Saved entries

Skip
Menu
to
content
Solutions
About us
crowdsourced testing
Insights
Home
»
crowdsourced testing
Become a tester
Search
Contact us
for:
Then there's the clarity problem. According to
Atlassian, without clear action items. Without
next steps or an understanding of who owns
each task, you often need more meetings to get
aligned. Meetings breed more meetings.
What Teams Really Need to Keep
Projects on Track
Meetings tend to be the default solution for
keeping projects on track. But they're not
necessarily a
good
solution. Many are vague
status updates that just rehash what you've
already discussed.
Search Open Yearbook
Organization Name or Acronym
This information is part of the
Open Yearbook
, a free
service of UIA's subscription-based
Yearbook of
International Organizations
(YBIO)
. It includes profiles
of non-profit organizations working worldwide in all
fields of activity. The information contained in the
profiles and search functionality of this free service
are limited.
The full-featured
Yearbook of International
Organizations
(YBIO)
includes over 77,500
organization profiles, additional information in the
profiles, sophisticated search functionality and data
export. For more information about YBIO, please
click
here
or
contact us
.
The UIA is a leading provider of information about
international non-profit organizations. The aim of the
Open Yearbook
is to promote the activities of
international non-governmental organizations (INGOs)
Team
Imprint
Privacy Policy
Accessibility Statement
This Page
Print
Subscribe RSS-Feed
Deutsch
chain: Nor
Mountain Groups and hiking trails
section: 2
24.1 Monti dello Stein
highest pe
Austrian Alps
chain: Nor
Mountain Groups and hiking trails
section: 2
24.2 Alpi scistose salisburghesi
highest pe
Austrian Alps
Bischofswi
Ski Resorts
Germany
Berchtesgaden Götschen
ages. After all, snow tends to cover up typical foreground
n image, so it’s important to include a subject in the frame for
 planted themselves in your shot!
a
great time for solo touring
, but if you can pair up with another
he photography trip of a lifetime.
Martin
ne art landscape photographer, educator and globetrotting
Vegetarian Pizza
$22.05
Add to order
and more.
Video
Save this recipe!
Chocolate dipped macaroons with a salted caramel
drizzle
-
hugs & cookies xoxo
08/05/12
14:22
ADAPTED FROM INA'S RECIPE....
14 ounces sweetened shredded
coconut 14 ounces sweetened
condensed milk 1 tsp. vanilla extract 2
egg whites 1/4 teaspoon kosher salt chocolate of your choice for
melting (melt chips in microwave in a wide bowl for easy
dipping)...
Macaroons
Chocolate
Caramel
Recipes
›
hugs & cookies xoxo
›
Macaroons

EXERCISE INSTRUCTIONS
The records above are to be duplicated word for word.

SOLUTION
Skip
Menu
to
content
Solutions
About us
crowdsourced testing
Insights
Home
»
crowdsourced testing
Become a tester
Search
Contact us
for:
Then there's the clarity problem. According to
Atlassian, without clear action items. Without
next steps or an understanding of who owns
each task, you often need more meetings to get
aligned. Meetings breed more meetings.
What Teams Really Need to Keep
Projects on Track
Meetings tend to be the default solution for
keeping projects on track. But they're not
necessarily a
good
solution. Many are vague
status updates that just rehash what you've
already discussed.
Search Open Yearbook
Organization Name or Acronym
This information is part of the
Open Yearbook
, a free
service of UIA's subscription-based
Yearbook of
International Organizations
(YBIO)
. It includes profiles
of non-profit organizations working worldwide in all
fields of activity. The information contained in the
profiles and search functionality of this free service
are limited.
The full-featured
Yearbook of International
Organizations
(YBIO)
includes over 77,500
organization profiles, additional information in the
profiles, sophisticated search functionality and data
export. For more information about YBIO, please
click
here
or
contact us
.
The UIA is a leading provider of information about
international non-profit organizations. The aim of the
Open Yearbook
is to promote the activities of
international non-governmental organizations (INGOs)
Team
Imprint
Privacy Policy
Accessibility Statement
This Page
Print
Subscribe RSS-Feed
Deutsch
chain: Nor
Mountain Groups and hiking trails
section: 2
24.1 Monti dello Stein
highest pe
Austrian Alps
chain: Nor
Mountain Groups and hiking trails
section: 2
24.2 Alpi scistose salisburghesi
highest pe
Austrian Alps
Bischofswi
Ski Resorts
Germany
Berchtesgaden Götschen
ages. After all, snow tends to cover up typical foreground
n image, so it’s important to include a subject in the frame for
 planted themselves in your shot!
a
great time for solo touring
, but if you can pair up with another
he photography trip of a lifetime.
Martin
ne art landscape photographer, educator and globetrotting
Vegetarian Pizza
$22.05
Add to order
and more.
Video
Save this recipe!
Chocolate dipped macaroons with a salted caramel
drizzle
-
hugs & cookies xoxo
08/05/12
14:22
ADAPTED FROM INA'S RECIPE....
14 ounces sweetened shredded
coconut 14 ounces sweetened
condensed milk 1 tsp. vanilla extract 2
egg whites 1/4 teaspoon kosher salt chocolate of your choice for
melting (melt chips in microwave in a wide bowl for easy
dipping)...
Macaroons
Chocolate
Caramel
Recipes
›
hugs & cookies xoxo
›
Macaroons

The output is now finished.